As you can see, an explosive-ballistic style of training creates more force in a shorter amount of time than traditional heavy-resistance training does. This in turn results in a greater degree of rate of force development. According to Figure 20.01 (see above), heavy resistance training does create more force than explosive-ballistic training after 300 ms, but not many sport tasks happen in that time frame. In fact, an untrained individual will produce a higher amount of force earlier in the force time curve than a heavy resistance trained athlete will. Unfortunately for the heavy resistance trained athlete most sport tasks occur in an 0-200ms window.(1)
If the above statements are true, it is important to determine what explosive-ballistic training is. Explosive movements require moving an object with as much velocity as possible, which often involves the reflexive and elastic components of the muscle-tendon complex.

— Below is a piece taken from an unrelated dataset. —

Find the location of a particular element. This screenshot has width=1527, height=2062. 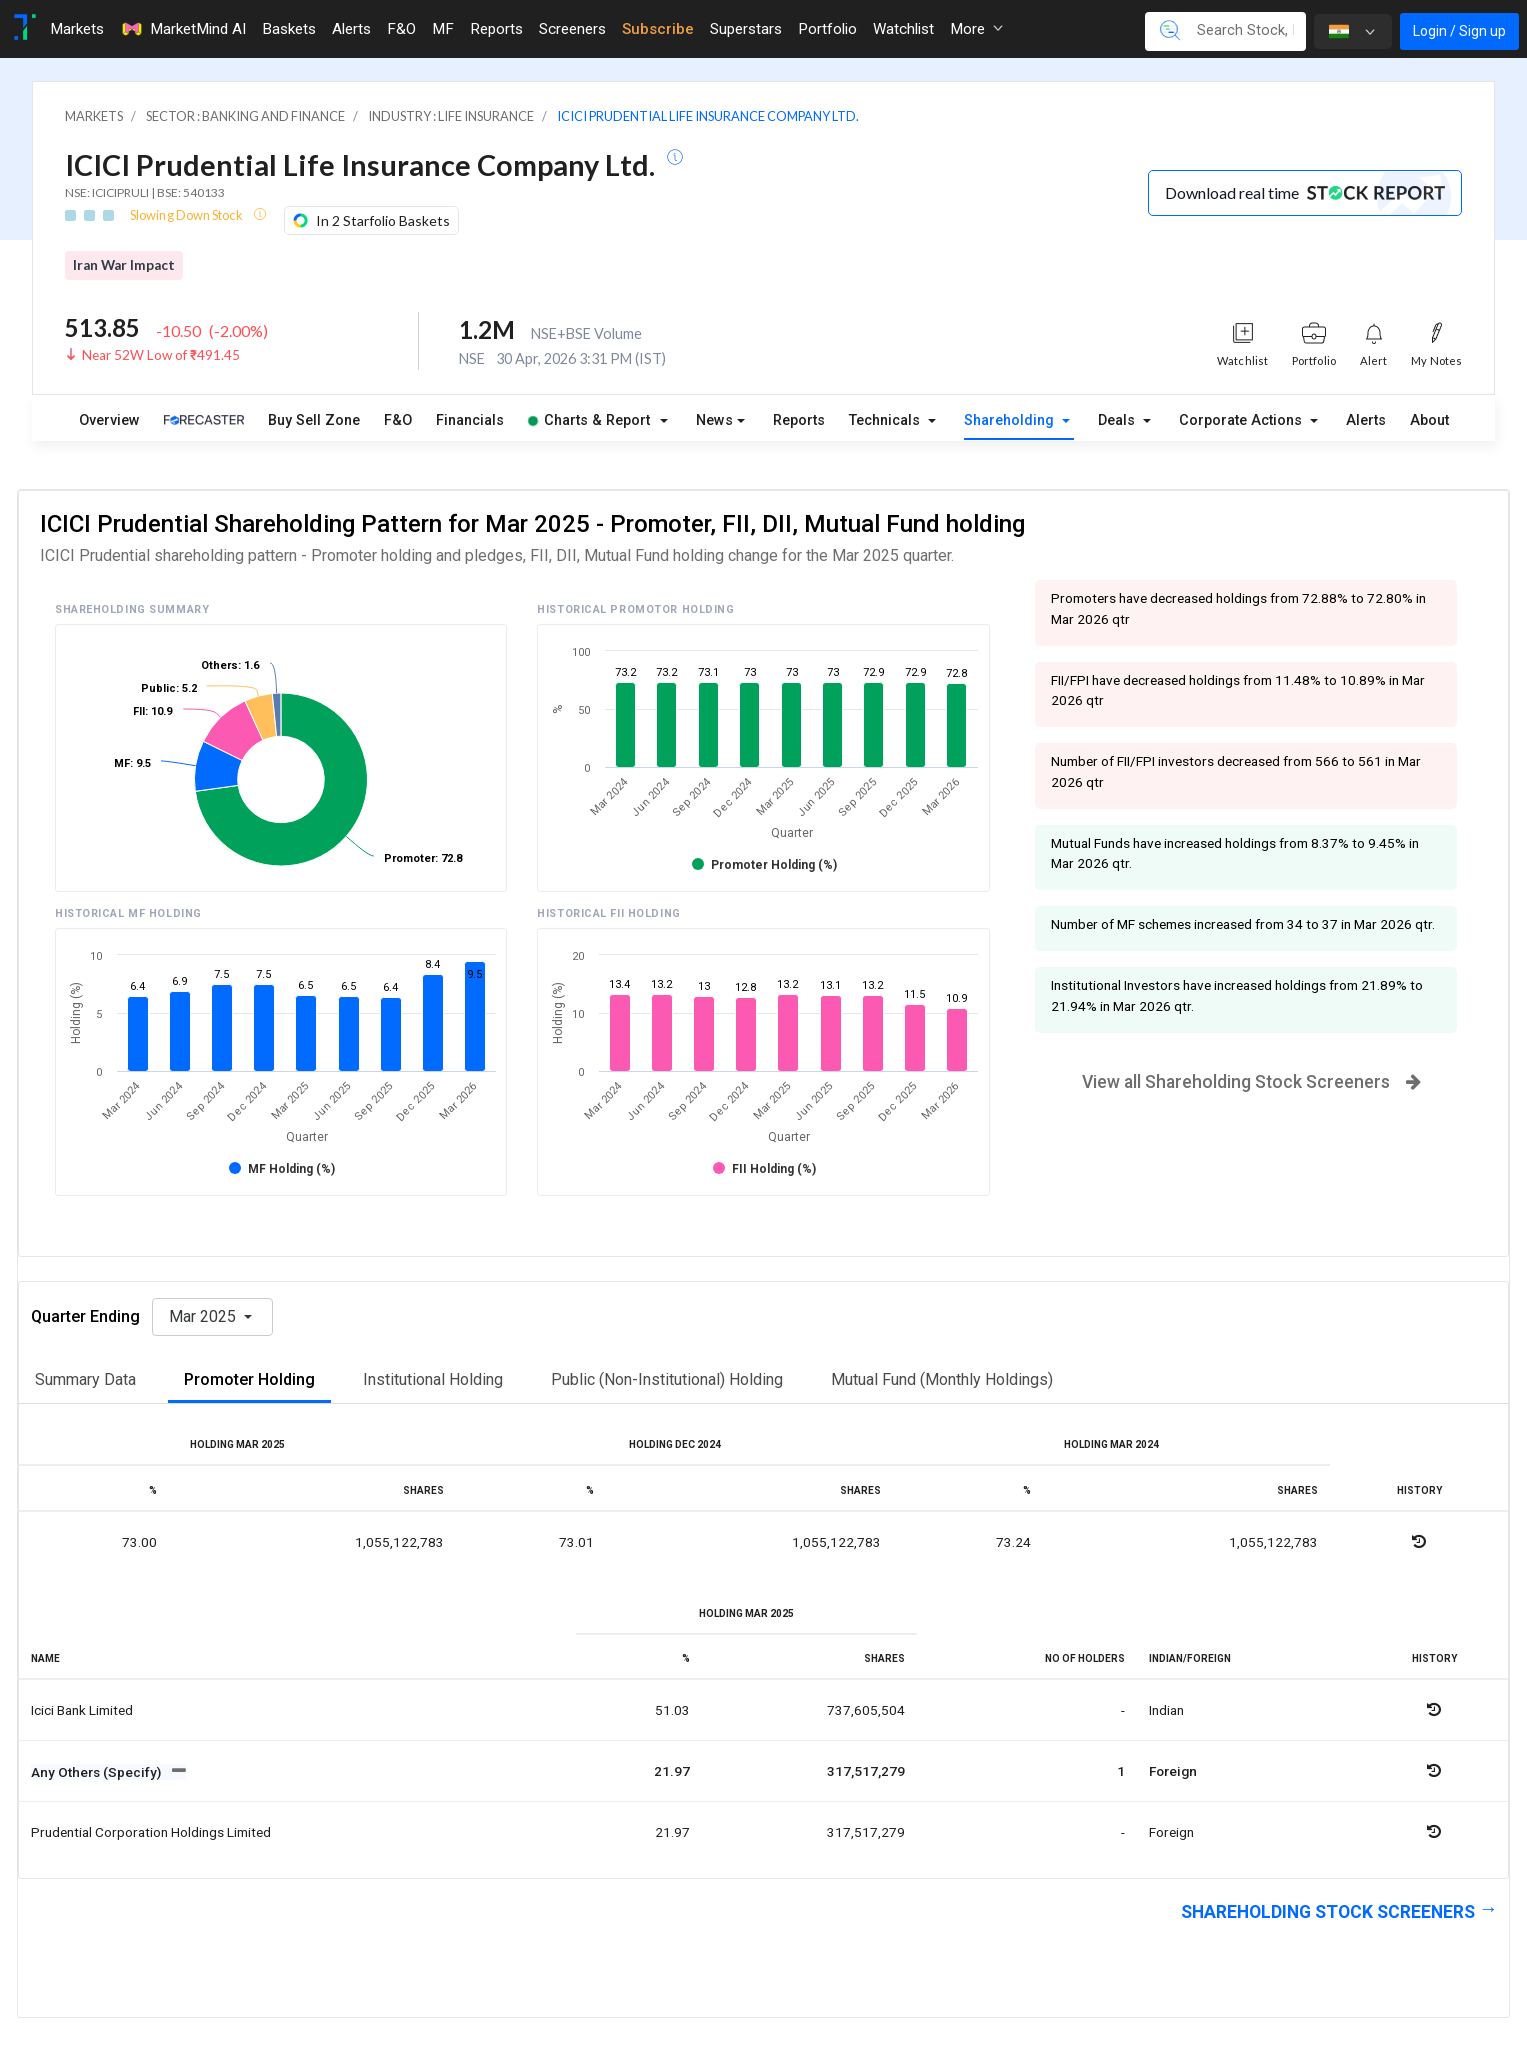

Alerts is located at coordinates (1366, 420).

Heavy resistance training involves more of the cross sectional area of the muscle. Ballistic movements are when you propel an object–such as your self (jumping), or an object (throwing a medicine ball). Explosive-ballistic training develops something called speed-strength. Speed-strength is the ability of the body to create a high amount of force in the shortest amount of time. This is what actually happens in just about all sport movements out on the field or court.
I think this concept is gaining traction as more coaches apply it to sprinting and lower body movements, but I believe there are even more opportunities for coaches to apply explosive-ballistic training. Take a throwing athlete for example–when is the last time you have witnessed one of them actually training their arms explosively?
I believe there is a time and place for all methodologies and all elements of movement have to be present in training. One of the first things a coach needs to do is take into further consideration the time constraints that exist in their sport, then honestly evaluate if their program can maximize their training efforts.
Obviously, every sport has different requirements that dictate the athlete’s performance. Thus the days are gone of creating athletes that are just bigger, faster and stronger. To maximize athletic performance you have to answer the questions: How big? How fast? How strong?
As a coach, you have to know the given factors of each movement task that you are trying to train. In future blogs, I’m excited to tell you more about factors such as kinematic versus kinetic analysis, basic movement efficiency, stability and numerous other athletic components. I’m also excited to share how I apply them to the training of athletes in tasks other than running or jumping.
Nick Pinkelman is an Athletic Performance Trainer at Explosive Edge Athletics, in Eden Prairie, Minn. During his career, he has worked with high school, college, and professional athletes.
1. Plisk, Steven S. Speed, Agility, and Speed- Endurance Development. In: Essentials of Strength Training and Conditioning. R.W. Earle and T.R. Baechle, eds. Champaign, IL Human Kinetics, 471-491, 2000.